When you think of memory, probably things like "what did I have for dinner last night?" and "how can I remember people's names better?" tend to come to mind. These represent just one category of memory, however. Indeed, memory is ubiquitous in neural networks -- every synapse has the capacity for storing memory, and any given "memory" requires the coordinated actions of millions of such synapses to encode and retrieve. There are many taxonomies of memory, but really the only one you need to know is identical to the functional organization of the brain being provided here. Memory is embedded in every brain area, and the nature of that memory is intimately tied up with what that area does. Motor cortex learns motor memories. Parietal cortex learns things like motor skills -- how to hit a baseball (hint: keep your eye on the ball -- parietal cortex needs visual input!).
There is one brain area, however, that looms so large in the domain of memory, that we'll spend a while focusing on it. This is the hippocampus, which seems to be particularly good at rapidly learning new information, in a way that doesn't interfere too much with previously learned information (Figure 5.9). When you need to remember the name associated with a person you recently met, you're relying on this rapid learning ability of the hippocampus. We'll see that the neural properties of the hippocampal system are ideally suited to producing this rapid learning ability. One key neural property is the use of extremely sparse representations, which produce a phenomenon called pattern separation, where the neural activity pattern associated with one memory is highly distinct from that associated with other similar memories. This is what minimizes interference with prior learning -- interference arises as a function of overlap. We'll see how this pattern separation process is complemented by a pattern completion process for recovering memories during retrieval from partial information.

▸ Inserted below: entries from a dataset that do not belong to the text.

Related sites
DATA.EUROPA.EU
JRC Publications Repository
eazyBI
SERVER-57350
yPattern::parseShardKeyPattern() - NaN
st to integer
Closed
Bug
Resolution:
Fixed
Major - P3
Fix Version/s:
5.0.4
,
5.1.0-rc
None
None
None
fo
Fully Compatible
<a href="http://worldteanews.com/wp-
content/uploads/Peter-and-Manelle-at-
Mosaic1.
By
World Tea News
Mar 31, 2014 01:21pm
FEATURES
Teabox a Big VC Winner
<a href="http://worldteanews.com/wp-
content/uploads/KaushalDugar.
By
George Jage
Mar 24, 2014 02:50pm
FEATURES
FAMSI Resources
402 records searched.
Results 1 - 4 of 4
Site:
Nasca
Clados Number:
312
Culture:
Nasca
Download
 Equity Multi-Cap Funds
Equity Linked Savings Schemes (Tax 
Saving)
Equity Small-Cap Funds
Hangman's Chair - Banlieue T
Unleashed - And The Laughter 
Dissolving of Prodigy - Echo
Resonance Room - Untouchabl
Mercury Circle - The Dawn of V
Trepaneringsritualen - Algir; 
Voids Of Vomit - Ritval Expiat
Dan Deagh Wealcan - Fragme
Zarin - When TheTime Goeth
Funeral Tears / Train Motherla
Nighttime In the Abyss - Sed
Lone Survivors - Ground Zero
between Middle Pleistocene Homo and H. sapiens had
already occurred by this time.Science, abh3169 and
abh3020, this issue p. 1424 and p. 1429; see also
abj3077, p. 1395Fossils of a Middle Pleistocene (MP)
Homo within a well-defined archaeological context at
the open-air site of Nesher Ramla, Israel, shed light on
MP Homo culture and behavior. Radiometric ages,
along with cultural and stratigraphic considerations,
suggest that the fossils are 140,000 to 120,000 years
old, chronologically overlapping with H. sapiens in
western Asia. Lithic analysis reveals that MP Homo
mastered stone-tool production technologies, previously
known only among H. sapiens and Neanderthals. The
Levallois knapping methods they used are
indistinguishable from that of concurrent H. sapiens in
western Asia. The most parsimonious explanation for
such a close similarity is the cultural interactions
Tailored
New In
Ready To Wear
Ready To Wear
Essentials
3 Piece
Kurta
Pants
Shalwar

We'll also see how the learning rate plays a crucial role in learning. Obviously, to learn rapidly, you need a fast learning rate. But what happens with a slow learning rate? Turns out this enables you to integrate across many different experiences, to produce wisdom and semantic knowledge. This slower learning rate is characteristic of most of the neocortex (it also enables the basal ganglia to learn probabilities of positive and negative outcomes for each action across a range of experience, rather than just their most recent outcomes). Interestingly, even with a slow learning rate, neocortex can exhibit measurable effects of a single trial of learning, in the form of priming effects and familiarity signals that can drive recognition memory (i.e., your ability to recognize something as familiar, without any more explicit episodic memory). This form of recognition memory seems to depend on medial temporal lobe (MTL) areas including perirhinal cortex. Another form of one trial behavioral learning involves mechanisms that support active maintenance of memories in an attractor state (working memory in the prefrontal cortex). This form of memory does not require a weight change at all, but can nevertheless rapidly influence behavioral performance from one instance to the next.